Naana Jumah has come full circle.
Her road back to Thunder Bay took the obstetrician, gynaecologist and researcher to Toronto, Oxford and Harvard but home is where the heart is, she said on Thursday when she was introduced as Thunder Bay Regional Health Sciences Centre’s latest hire.
Jumah, who will split her time between the hospital and the Thunder Bay Regional Research Institute, said she plans to focus on both Aboriginal and women’s health.
The Fort William Collegiate Institute graduate is looking to help improve education for health-care providers working with Aboriginal women.
“That’s a curriculum initiative that will be on a national scale, inviting Aboriginal women to tell us the priorities that are needed by clinicians in order to provide better care for them,” Jumah said.
“The other one is identifying care pathways around addiction and substance abuse so that we can improve the care of women who have substance abuse issues in pregnancy, people both in Thunder Bay and in Northwestern Ontario.
A Rhodes Scholar, Jumah will also be tasked to help advance the Research Institute’s high-intensity focused ultrasound and conducting research in the treatment of uterine fibroids.

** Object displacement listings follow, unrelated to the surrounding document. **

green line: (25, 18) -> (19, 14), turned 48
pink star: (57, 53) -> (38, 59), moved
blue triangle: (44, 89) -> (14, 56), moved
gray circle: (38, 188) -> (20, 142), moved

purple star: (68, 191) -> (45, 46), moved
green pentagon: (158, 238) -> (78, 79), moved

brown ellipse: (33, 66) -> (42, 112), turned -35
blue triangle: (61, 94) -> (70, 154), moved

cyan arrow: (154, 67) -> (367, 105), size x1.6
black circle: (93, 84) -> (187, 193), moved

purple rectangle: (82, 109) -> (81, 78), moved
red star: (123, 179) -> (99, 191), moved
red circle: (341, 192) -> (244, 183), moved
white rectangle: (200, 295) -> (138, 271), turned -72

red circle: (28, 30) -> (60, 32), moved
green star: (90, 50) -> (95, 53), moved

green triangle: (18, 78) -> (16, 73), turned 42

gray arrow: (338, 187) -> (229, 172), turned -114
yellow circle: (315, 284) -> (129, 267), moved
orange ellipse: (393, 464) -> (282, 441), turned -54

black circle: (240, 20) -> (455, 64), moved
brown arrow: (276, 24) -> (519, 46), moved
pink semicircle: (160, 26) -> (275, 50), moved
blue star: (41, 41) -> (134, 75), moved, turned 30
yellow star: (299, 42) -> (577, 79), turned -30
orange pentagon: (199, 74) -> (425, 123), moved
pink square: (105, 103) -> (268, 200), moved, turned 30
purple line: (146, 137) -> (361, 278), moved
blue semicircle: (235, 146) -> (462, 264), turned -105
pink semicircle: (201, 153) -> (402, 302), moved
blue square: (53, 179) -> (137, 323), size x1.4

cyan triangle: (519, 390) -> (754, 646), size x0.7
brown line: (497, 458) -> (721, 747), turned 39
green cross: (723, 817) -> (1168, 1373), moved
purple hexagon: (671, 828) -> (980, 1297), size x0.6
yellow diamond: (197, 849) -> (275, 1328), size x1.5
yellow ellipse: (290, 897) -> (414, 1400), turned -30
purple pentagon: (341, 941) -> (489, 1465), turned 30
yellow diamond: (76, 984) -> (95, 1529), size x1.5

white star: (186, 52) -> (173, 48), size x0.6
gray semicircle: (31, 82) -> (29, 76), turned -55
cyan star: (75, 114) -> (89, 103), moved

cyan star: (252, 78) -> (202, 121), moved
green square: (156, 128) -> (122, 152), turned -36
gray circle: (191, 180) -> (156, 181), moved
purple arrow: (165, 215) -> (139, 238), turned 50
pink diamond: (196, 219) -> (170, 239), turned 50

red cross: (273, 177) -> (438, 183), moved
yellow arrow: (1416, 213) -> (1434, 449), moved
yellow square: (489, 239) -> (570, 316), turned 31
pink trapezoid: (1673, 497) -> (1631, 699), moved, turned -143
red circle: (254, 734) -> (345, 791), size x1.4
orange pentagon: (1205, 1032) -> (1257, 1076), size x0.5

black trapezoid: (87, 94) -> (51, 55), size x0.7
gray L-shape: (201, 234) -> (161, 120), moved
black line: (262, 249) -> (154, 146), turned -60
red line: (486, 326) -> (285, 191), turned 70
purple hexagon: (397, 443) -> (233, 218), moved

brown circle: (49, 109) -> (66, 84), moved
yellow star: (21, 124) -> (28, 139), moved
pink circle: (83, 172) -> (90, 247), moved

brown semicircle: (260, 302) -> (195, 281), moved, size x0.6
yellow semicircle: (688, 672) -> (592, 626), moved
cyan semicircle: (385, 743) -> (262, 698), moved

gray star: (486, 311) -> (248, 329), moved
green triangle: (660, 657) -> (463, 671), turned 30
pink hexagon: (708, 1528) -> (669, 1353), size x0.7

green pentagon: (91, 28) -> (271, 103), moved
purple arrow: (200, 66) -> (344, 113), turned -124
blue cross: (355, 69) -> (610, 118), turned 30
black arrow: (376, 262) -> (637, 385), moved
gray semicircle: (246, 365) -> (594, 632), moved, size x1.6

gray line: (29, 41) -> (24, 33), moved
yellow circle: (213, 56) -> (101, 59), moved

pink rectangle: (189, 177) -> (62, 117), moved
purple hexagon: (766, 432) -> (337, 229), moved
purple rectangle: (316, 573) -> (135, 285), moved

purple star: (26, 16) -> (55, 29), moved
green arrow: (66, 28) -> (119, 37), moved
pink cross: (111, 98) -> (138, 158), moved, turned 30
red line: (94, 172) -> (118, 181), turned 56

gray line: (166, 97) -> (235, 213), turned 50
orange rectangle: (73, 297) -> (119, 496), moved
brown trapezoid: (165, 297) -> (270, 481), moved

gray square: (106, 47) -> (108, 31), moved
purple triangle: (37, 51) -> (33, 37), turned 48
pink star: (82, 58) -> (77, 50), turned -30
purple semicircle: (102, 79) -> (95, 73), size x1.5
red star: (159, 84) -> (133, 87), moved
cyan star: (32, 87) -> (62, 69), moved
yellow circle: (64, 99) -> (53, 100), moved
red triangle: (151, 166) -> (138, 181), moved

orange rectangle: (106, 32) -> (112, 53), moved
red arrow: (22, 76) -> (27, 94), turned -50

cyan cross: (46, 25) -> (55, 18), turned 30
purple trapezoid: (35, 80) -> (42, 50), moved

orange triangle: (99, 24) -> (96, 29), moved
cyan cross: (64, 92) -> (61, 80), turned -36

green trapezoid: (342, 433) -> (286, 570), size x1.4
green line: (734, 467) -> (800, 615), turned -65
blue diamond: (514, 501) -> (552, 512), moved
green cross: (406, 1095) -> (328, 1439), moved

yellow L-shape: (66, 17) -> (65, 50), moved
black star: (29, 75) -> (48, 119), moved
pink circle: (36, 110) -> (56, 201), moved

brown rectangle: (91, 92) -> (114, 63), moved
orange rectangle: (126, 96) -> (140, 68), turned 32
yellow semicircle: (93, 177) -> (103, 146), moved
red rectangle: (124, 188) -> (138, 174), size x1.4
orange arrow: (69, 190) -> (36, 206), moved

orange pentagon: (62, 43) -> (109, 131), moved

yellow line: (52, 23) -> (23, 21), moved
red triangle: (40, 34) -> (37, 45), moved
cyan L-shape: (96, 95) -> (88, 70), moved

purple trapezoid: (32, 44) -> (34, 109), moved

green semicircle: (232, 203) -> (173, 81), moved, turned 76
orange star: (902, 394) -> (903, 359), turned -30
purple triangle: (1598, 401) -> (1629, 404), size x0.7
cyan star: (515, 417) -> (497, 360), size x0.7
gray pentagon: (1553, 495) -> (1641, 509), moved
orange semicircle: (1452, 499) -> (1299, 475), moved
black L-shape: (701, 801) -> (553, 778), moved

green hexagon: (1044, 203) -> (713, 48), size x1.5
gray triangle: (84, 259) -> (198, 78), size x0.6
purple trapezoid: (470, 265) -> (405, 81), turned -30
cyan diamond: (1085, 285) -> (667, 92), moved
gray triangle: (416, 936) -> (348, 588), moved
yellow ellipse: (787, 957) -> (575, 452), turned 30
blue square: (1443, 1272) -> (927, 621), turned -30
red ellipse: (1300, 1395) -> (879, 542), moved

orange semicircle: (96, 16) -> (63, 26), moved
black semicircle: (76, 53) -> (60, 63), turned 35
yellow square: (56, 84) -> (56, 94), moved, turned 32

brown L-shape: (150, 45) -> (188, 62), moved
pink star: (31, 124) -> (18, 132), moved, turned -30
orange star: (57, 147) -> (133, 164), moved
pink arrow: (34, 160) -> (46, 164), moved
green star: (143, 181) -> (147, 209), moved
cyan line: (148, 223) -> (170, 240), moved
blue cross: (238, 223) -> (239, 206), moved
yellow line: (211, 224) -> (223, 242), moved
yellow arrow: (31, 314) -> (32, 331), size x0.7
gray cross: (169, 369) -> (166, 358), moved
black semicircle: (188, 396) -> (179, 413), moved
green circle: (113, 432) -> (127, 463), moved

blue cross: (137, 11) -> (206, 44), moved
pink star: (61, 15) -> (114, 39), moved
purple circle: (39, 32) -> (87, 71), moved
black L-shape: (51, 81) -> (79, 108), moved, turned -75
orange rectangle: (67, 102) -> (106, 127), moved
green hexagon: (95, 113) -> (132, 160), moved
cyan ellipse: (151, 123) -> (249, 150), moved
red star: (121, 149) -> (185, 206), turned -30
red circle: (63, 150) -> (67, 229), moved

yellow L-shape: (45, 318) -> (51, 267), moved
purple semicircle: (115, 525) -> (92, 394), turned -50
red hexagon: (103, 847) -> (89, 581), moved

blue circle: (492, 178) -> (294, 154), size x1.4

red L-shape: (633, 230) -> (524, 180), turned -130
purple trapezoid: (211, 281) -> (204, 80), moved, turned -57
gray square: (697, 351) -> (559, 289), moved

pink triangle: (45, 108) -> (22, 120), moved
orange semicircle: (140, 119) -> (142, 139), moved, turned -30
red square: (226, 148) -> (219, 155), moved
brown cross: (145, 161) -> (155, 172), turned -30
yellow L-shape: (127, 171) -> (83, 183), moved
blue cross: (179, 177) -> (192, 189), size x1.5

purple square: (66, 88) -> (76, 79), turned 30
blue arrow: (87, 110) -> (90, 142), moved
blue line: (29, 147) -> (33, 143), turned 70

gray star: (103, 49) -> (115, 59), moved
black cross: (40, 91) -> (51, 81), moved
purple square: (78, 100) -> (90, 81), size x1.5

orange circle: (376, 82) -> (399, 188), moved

Patients will be able to arrive at the hospital in the morning, have the procedure done and go home later that night, rather than face surgery and a six-week recovery time.
“The recovery time for HIFU is much shorter and the risk of complications is much lower than it is for surgery,” she said.
It’s also less costly for the health-care system, a key factor given ever tightening budgets.
Henry Stephen Fairley, the chief of obstetrics and gynaecology at the hospital, said Jumah’s arrival couldn’t have come at a more opportune time.
“Her research interests are absolutely what we want in this community,” Fairley said. “She is absolutely timely for what we’re trying to accomplish at TBRRI.”
The Aboriginal aspect of her work was particularly intriguing to Brenda Mason, a member of the hospital’s Aboriginal Advisory Committee.
“As we all know and have heard, many of us are in poor health in all areas,” said Mason, who grew up in Sandy Lake First Nation.
“I’m really grateful that she’s going to be working with the Aboriginal women and to work as a team. That’s really important to me.”
Mason arrived home in Thunder Bay in January.